なお邦訳は「ビデオゲームの美学」の著者、松永伸司です!

「ゲームは遊びか芸術かスポーツか」

という問いを投げかけたとき、

「ゲームは遊びでしょ」

と返す方が、おそらく多いことでしょう。

しかし、2018年にゲームの芸術性について書かれた松永伸司「ビデオゲームの美学」のように、“ビデオゲームは芸術である”という認識はゲーマーの中でも広まりつつあると思います。

そして、e-スポーツが注目を浴び、実際に「全国都道府県対抗eスポーツ選手権」、「全国高校eスポーツ選手権」などメーカー以外が主催する全国規模の大会が発足を始め“ゲームはスポーツである”という認識もこれから浸透していくのではないでしょうか。

僕自身いちゲームファンとしてゲームに対するこれまでの不遇な扱いに悩んでいた中、「ビデオゲームの美学」を読み、ビデオゲームが芸術であるとの提言に感銘を受け、歓喜しました。

ゲームは遊びであり、芸術であり、スポーツでもあり一つに定義できないものと考えていました。
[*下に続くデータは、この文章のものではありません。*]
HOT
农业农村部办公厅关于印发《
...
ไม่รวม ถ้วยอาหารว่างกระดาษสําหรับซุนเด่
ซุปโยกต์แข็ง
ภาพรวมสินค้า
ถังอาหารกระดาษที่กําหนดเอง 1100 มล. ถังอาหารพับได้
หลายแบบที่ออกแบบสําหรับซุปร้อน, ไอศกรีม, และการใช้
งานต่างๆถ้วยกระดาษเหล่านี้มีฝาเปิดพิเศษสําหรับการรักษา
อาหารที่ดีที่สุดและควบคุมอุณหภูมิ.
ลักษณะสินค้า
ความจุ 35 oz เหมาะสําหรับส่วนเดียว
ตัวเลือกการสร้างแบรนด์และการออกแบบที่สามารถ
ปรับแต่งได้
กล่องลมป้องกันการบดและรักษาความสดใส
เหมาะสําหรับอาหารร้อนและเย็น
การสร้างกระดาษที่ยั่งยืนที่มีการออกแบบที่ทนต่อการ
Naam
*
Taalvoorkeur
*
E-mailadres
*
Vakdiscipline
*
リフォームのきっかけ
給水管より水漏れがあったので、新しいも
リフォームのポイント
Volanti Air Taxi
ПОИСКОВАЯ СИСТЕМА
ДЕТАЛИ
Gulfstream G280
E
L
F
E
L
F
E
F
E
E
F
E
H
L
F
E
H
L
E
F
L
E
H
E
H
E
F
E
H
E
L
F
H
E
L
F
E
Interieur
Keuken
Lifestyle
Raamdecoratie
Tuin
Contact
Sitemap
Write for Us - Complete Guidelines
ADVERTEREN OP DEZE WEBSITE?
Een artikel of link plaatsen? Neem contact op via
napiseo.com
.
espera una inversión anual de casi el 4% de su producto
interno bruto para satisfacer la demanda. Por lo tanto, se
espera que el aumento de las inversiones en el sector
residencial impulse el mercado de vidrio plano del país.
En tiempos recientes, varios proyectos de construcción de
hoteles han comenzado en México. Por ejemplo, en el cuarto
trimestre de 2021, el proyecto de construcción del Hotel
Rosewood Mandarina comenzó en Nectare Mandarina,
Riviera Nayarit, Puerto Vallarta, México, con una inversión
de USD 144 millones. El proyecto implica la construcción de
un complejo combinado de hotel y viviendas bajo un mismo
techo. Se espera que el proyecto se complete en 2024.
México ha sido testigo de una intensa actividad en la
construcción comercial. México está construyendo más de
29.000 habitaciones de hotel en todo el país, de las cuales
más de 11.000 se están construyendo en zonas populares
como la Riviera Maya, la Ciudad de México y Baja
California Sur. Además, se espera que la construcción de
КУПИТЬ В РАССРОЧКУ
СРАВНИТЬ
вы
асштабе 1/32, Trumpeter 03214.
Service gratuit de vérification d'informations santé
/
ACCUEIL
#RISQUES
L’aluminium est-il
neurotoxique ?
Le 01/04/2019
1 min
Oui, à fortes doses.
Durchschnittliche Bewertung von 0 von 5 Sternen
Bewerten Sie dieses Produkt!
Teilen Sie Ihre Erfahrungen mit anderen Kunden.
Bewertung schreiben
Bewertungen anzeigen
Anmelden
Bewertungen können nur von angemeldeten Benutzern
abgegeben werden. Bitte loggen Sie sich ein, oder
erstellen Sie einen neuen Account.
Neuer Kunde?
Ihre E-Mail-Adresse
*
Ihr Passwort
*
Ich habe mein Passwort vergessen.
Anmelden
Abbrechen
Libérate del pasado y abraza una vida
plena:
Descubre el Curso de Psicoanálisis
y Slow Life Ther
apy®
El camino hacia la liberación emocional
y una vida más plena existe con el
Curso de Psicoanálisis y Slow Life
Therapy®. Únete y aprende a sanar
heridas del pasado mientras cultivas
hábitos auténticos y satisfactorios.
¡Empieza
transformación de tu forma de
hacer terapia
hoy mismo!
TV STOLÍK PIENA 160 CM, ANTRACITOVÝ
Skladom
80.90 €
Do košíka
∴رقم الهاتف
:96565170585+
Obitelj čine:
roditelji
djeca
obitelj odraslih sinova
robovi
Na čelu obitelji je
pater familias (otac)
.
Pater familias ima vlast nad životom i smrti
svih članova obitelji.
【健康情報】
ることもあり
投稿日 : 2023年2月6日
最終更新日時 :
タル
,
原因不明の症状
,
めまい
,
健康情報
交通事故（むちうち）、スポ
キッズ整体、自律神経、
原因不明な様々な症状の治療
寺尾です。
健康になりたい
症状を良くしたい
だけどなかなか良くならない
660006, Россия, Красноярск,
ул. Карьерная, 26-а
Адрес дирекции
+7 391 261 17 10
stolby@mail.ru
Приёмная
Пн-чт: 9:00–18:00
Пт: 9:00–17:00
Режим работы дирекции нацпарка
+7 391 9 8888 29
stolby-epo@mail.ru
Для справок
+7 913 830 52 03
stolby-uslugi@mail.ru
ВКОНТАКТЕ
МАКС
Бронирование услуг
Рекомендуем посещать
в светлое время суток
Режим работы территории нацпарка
とは言いつつも、芸術という響きは魅力的でした。

ところが、プレイ・マターズでは、

ゲームが重要なのではない。遊びこそが重要である。

ビデオゲームは遊び道具のほんの小さな部分集合に過ぎない

と言った提言がなされています。

これらは非常にショックでしたが、本書を読み進めるうちこれらの発言が見当違いではないこと、そして、自分のゲーム観を改める重要な視点であることに気づきました。

<補足>

「ビデオゲームの美学」では、決してゲームは芸術だから娯楽ではないと主張しているわけではなく、どちらでもあるというのが正しい。
「プレイ・マターズ」はゲームを批判した書ではなく、著者自身ゲームファンであり、批判的な発言は問題提起と考えるべきでしょう。

遊びとは?ゲームとは?

「そもそも遊びって何?」と聞かれると首をかしげてしまいますよね。

本書の冒頭に投げかけられる質問ですが、「気晴らし?」「ゲーム?」「子供のやること?」などなど、

確かにそんな気がします。

しかし、本書を読んで遊びとは何かを考え、自分なりの一応の答えを見つけました。

まず、本書では、何と言っているのかと言えば、

『遊びは、秩序と混沌を行き来する運動である。』

えっ?…カオス。。。

本書を読めば、非常に的確な表現だと思いますが、「さっぱり分からん」ですよね。

本記事では、あくまで僕が本書を読んで「遊びとは何か」を考えた形跡を記して起きます。

なので、

「こんな知らんおっさんが考えた妄想に興味ないわ!」、
「遊びの良質な哲学を知りたい」という方は、本書を読むことをおすすめします!

遊びとは

最初に、本書の遊びの概念を自分なりに拡大解釈したことをご承知下さい。

遊びとは、能動的な(自分からやりたい!と思う)ものだと考えました。

それを考える上で、人が根本的に求めるもの、特に喜びを感じるものに焦点を当てて考えました。

  1. 人との繋がり
  2. 知らないことを知る
  3. 身体的感覚
  4. 世界に自己を反映させる
  5. 世界を広げる

1.人との繋がり-根源的に人と親密になることに喜びを感じるというのは直感に反していないと思います。親子、友情、恋、など。また、他人の感情を引き出すことも喜びではないでしょうか。喜ばせる、悲しませる、驚かせる、など。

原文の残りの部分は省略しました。